In 2017, the Halos couldn’t prevail in the AL West, so they need to rebound from their struggles. The Angels’ GM came out strong halfway through 2017 at the trade deadline and picked up Justin Upton from the Tigers. Most fans around baseball said to themselves, “Oh yeah, Upton isn’t going back to the Angels, they suck.” Well now I can tell them “I told you so”, because Eppler re-signed him for 5 years, and 106 million. With the buzz uprising about Japanese superstar, Shohei Ohtani, the Angels were in on him from the start. Eppler cared so much for the organization and when they first got him he said that “he felt a level of elation that was comparable to only two other milestones in his life: his wedding and the birth of his son.” This shows that he wouldn’t give up no matter what for the sake of the organization. Ohtani was Eppler’s new son to be raised in the city of Anaheim. Eppler had been scouting Ohtani since his rookie year for the Fighters in Japan and they had a certain connection from the start. The Angels wouldn’t be quite done from there.
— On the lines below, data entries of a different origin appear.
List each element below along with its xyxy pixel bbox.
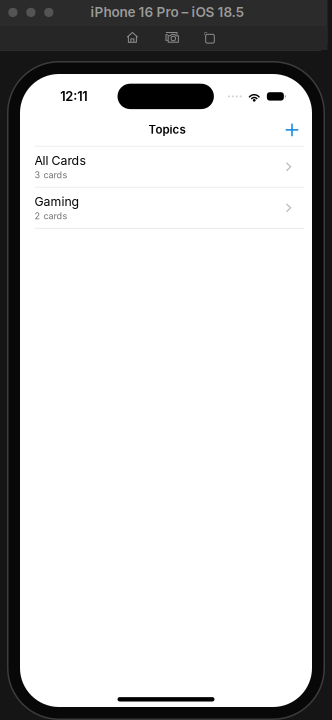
- staticText: 3 cards: [35, 169, 68, 180]
- staticText: iPhone 16 Pro – iOS 18.5: [90, 4, 244, 20]
- button[interactable]: Screenshot: [161, 28, 183, 47]
- staticText: Topics: [148, 123, 186, 137]
- staticText: 2 cards: [35, 210, 68, 221]
- button[interactable]: Add topic: [279, 117, 305, 143]
- button[interactable]: All Cards: [20, 147, 312, 188]
- button[interactable]: Home: [122, 28, 142, 48]
- staticText: All Cards: [35, 153, 86, 168]
- button[interactable]: Record Screen: [199, 28, 218, 47]
- staticText: Gaming: [35, 194, 80, 209]
- staticText: 12:11: [60, 89, 87, 104]
- button[interactable]: Gaming: [20, 188, 312, 229]
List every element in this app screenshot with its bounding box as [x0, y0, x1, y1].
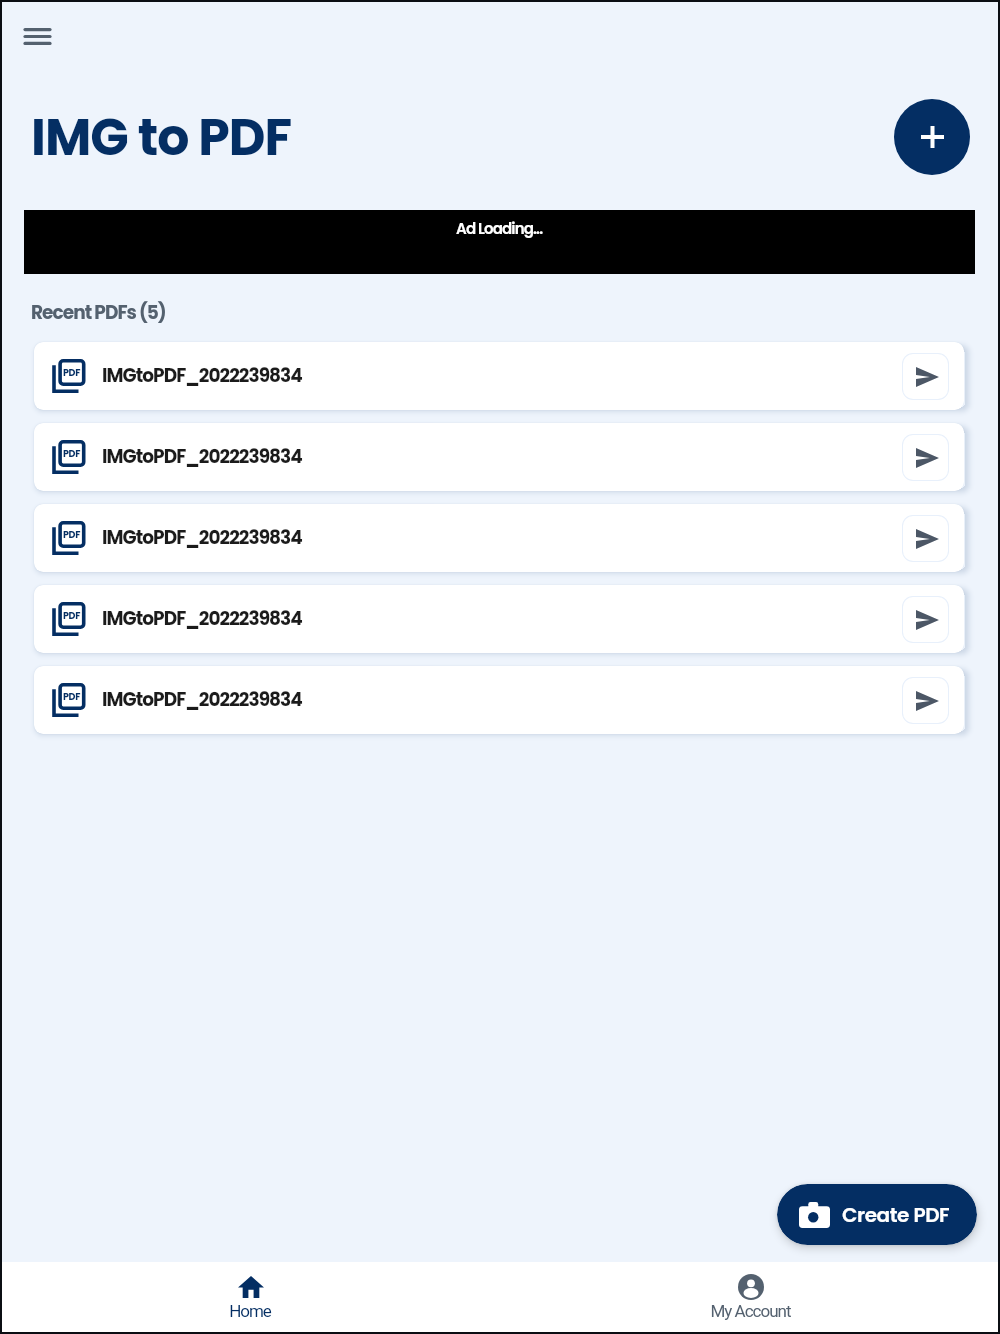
- button[interactable]: Share: [903, 597, 948, 642]
- staticText: PDF: [63, 447, 80, 460]
- staticText: Home: [229, 1301, 271, 1321]
- staticText: PDF: [63, 609, 80, 622]
- button[interactable]: Share: [903, 516, 948, 561]
- staticText: Ad Loading...: [456, 218, 543, 239]
- staticText: IMGtoPDF_2022239834: [102, 606, 302, 632]
- staticText: IMG to PDF: [31, 102, 292, 173]
- staticText: PDF: [63, 366, 80, 379]
- staticText: Create PDF: [842, 1201, 950, 1229]
- button[interactable]: PDF: [34, 423, 964, 491]
- button[interactable]: Add: [894, 99, 970, 175]
- staticText: PDF: [63, 528, 80, 541]
- staticText: IMGtoPDF_2022239834: [102, 525, 302, 551]
- button[interactable]: Create PDF: [777, 1184, 977, 1245]
- staticText: Recent PDFs (5): [31, 300, 166, 326]
- button[interactable]: PDF: [34, 342, 964, 410]
- button[interactable]: My Account: [500, 1262, 1000, 1332]
- staticText: IMGtoPDF_2022239834: [102, 363, 302, 389]
- button[interactable]: Menu: [16, 15, 58, 57]
- button[interactable]: PDF: [34, 504, 964, 572]
- button[interactable]: PDF: [34, 585, 964, 653]
- staticText: IMGtoPDF_2022239834: [102, 687, 302, 713]
- button[interactable]: Share: [903, 678, 948, 723]
- staticText: IMGtoPDF_2022239834: [102, 444, 302, 470]
- button[interactable]: PDF: [34, 666, 964, 734]
- button[interactable]: Share: [903, 435, 948, 480]
- staticText: PDF: [63, 690, 80, 703]
- button[interactable]: Home: [0, 1262, 500, 1332]
- button[interactable]: Share: [903, 354, 948, 399]
- staticText: My Account: [710, 1301, 791, 1321]
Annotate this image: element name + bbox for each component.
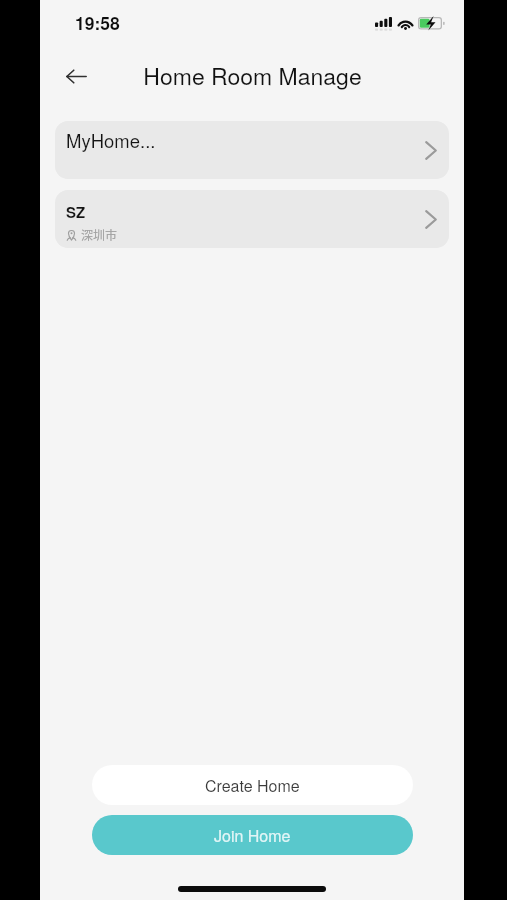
staticText: 深圳市 <box>81 226 118 243</box>
button[interactable]: SZ <box>55 190 449 248</box>
staticText: Join Home <box>214 824 291 847</box>
button[interactable]: Join Home <box>92 815 413 855</box>
button[interactable]: Back <box>58 58 94 94</box>
staticText: 19:58 <box>75 10 120 35</box>
staticText: Home Room Manage <box>143 59 362 92</box>
staticText: MyHome... <box>66 127 156 153</box>
staticText: Create Home <box>205 774 300 797</box>
staticText: SZ <box>66 201 86 222</box>
button[interactable]: Create Home <box>92 765 413 805</box>
button[interactable]: MyHome... <box>55 121 449 179</box>
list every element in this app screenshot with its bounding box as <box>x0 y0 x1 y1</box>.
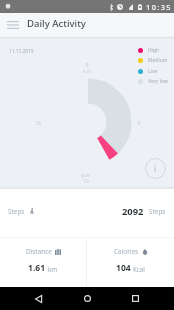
staticText: 1.61 <box>28 262 46 274</box>
button[interactable]: Calories <box>87 238 174 287</box>
button[interactable]: Recents <box>123 287 147 310</box>
staticText: p.m <box>74 172 98 179</box>
staticText: 18 <box>26 120 50 127</box>
staticText: Very low <box>148 78 168 85</box>
staticText: Steps <box>149 207 166 216</box>
button[interactable]: Distance <box>0 238 86 287</box>
button[interactable]: Very low <box>138 76 168 86</box>
button[interactable]: Low <box>138 66 158 76</box>
staticText: 11.11.2015 <box>9 48 34 55</box>
button[interactable]: Medium <box>138 55 168 65</box>
button[interactable]: Steps <box>0 189 174 237</box>
staticText: a.m <box>75 68 99 75</box>
staticText: 2092 <box>122 205 144 218</box>
button[interactable]: Home <box>75 287 99 310</box>
staticText: 104 <box>116 262 131 274</box>
staticText: 6 <box>127 120 151 127</box>
staticText: Low <box>148 68 158 75</box>
button[interactable]: High <box>138 45 160 55</box>
staticText: Steps <box>8 207 25 216</box>
staticText: High <box>148 47 160 54</box>
staticText: i <box>154 163 157 174</box>
staticText: Calories <box>114 247 139 256</box>
staticText: 0 <box>75 62 99 69</box>
staticText: km <box>48 265 58 273</box>
staticText: 10:35 <box>146 2 172 12</box>
staticText: 12 <box>74 178 98 185</box>
staticText: Distance <box>26 247 52 256</box>
button[interactable]: Info <box>145 158 166 179</box>
staticText: Daily Activity <box>27 17 86 30</box>
button[interactable]: Menu <box>1 13 25 37</box>
staticText: Kcal <box>133 265 145 273</box>
button[interactable]: Back <box>26 287 50 310</box>
staticText: Medium <box>148 57 168 64</box>
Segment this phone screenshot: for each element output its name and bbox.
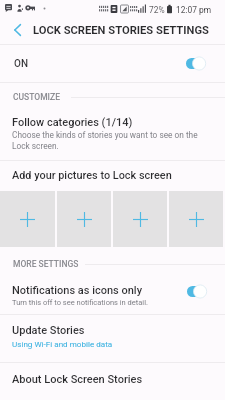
staticText: Turn this off to see notifications in de… xyxy=(12,298,148,307)
button[interactable]: Add picture xyxy=(0,191,55,247)
button[interactable]: Add picture xyxy=(169,191,223,247)
staticText: CUSTOMIZE xyxy=(13,92,60,102)
staticText: Using Wi-Fi and mobile data xyxy=(12,339,113,348)
button[interactable]: About Lock Screen Stories xyxy=(0,363,225,400)
button[interactable]: Navigate up xyxy=(5,17,30,42)
staticText: Follow categories (1/14) xyxy=(12,116,133,129)
staticText: Notifications as icons only xyxy=(12,284,143,297)
button[interactable]: Toggle on xyxy=(186,57,207,70)
button[interactable]: Add picture xyxy=(57,191,111,247)
button[interactable]: Update Stories xyxy=(0,315,225,362)
staticText: LOCK SCREEN STORIES SETTINGS xyxy=(33,24,209,37)
staticText: 72% xyxy=(149,5,165,15)
button[interactable]: Add picture xyxy=(113,191,167,247)
staticText: Add your pictures to Lock screen xyxy=(12,169,172,182)
button[interactable]: Follow categories (1/14) xyxy=(0,104,225,160)
button[interactable]: Add your pictures to Lock screen xyxy=(0,161,225,191)
button[interactable]: ON xyxy=(0,45,225,82)
staticText: ON xyxy=(14,58,28,70)
staticText: About Lock Screen Stories xyxy=(12,373,143,386)
staticText: Update Stories xyxy=(12,324,85,337)
staticText: Choose the kinds of stories you want to … xyxy=(12,130,208,151)
staticText: 12:07 pm xyxy=(176,5,212,15)
button[interactable]: Notifications as icons only xyxy=(0,272,225,314)
staticText: MORE SETTINGS xyxy=(13,259,79,269)
button[interactable]: Toggle on xyxy=(187,285,208,298)
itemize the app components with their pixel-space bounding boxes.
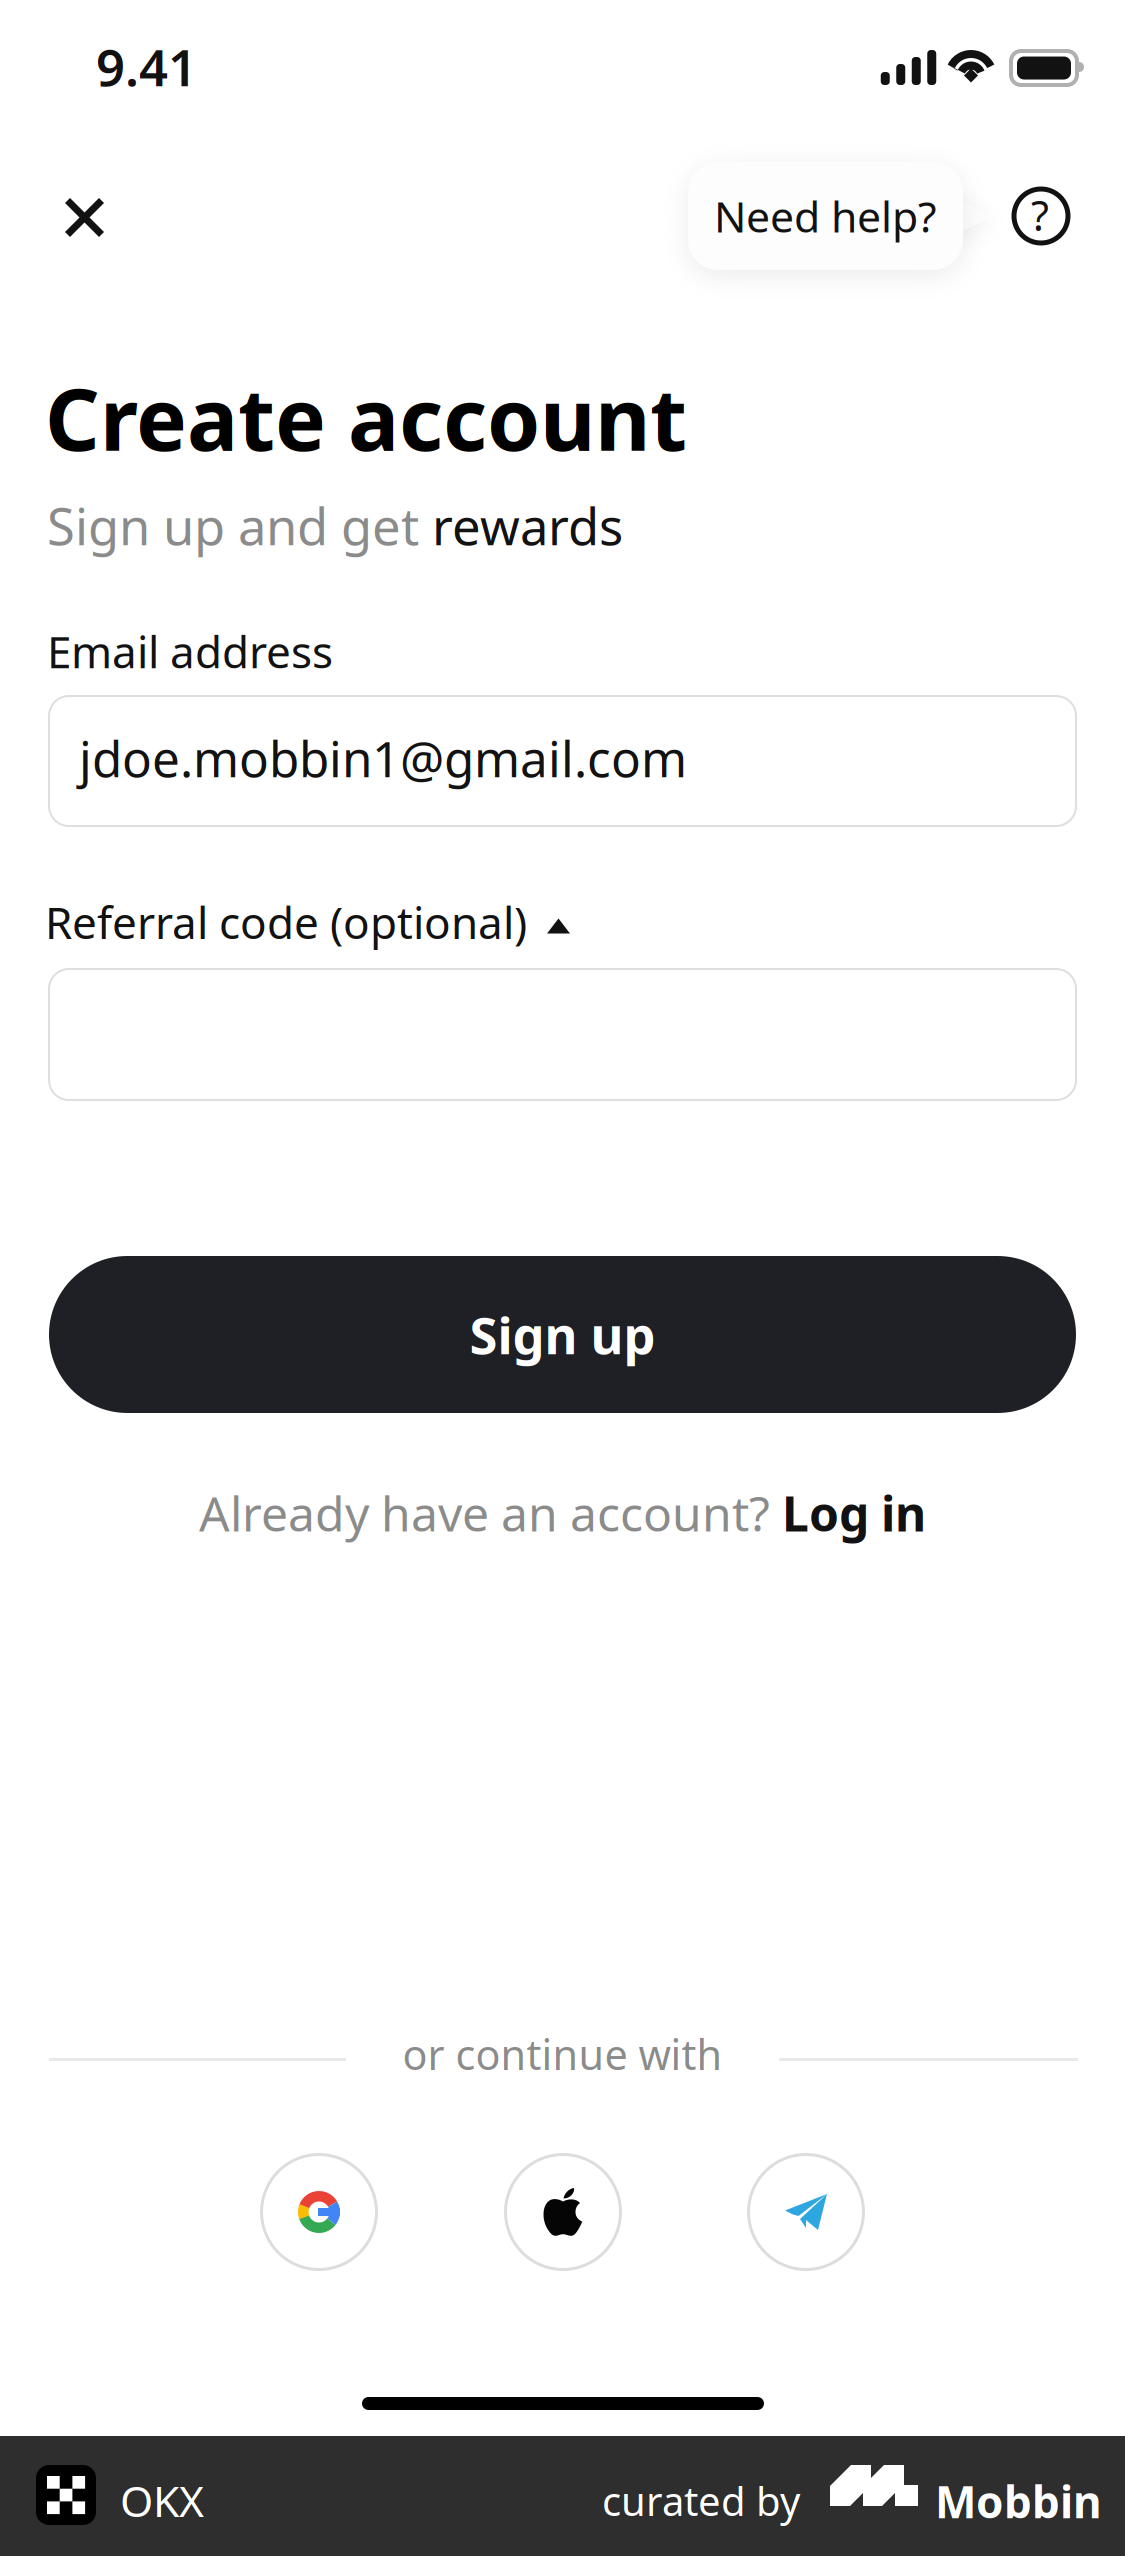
staticText: Referral code (optional) — [45, 893, 527, 951]
button[interactable]: Help — [975, 150, 1107, 282]
staticText: Mobbin — [935, 2472, 1102, 2530]
staticText: or continue with — [402, 2027, 722, 2082]
staticText: jdoe.mobbin1@gmail.com — [79, 725, 687, 791]
staticText: ? — [1031, 188, 1049, 242]
staticText: Sign up — [470, 1301, 656, 1368]
button[interactable]: Referral code (optional) — [45, 882, 665, 962]
staticText: Need help? — [714, 188, 937, 244]
button[interactable]: Continue with Apple — [504, 2153, 622, 2271]
staticText: curated by — [602, 2474, 800, 2527]
staticText: rewards — [432, 492, 623, 559]
button[interactable]: Close — [18, 150, 150, 282]
button[interactable]: Already have an account? — [0, 1485, 1125, 1541]
staticText: Already have an account? — [199, 1481, 782, 1545]
staticText: 9.41 — [96, 33, 197, 100]
button[interactable]: Need help? — [688, 162, 963, 270]
button[interactable]: Continue with Telegram — [747, 2153, 865, 2271]
button[interactable]: jdoe.mobbin1@gmail.com — [49, 696, 1076, 826]
button[interactable]: Sign up — [49, 1256, 1076, 1413]
staticText: Sign up and get — [47, 492, 432, 559]
staticText: OKX — [120, 2472, 204, 2529]
staticText: Create account — [45, 361, 687, 474]
staticText: Email address — [47, 622, 333, 680]
button[interactable]: Continue with Google — [260, 2153, 378, 2271]
staticText: Log in — [782, 1481, 926, 1545]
They would also acquire second baseman Ian Kinsler from the Tigers via trade and Zack Cozart from free agency. The moves both add depth to the lineup, and continue Eppler’s legacy of adding underrated guys on smaller commitments. Most overlook the signing by the Angels of Kevin Maitan, who is only 17 but was named one of the top international picks in 2016 for the Atlanta Braves. The Halos picked him up due to the international signing scandal that the Braves faced, when they were forced to release him. For 2018, the Angels lineup seems set, although they still could add more to their rotation and bullpen. Billy has already looked passed the failures of acquiring Angels in the past and completely transformed the team into a much better roster, but we’ll have to see what happens next as spring training approaches. The team is looking to rebound past the days of Dipoto and his Dollars into a team of greatness led by the one and only Billy Eppler.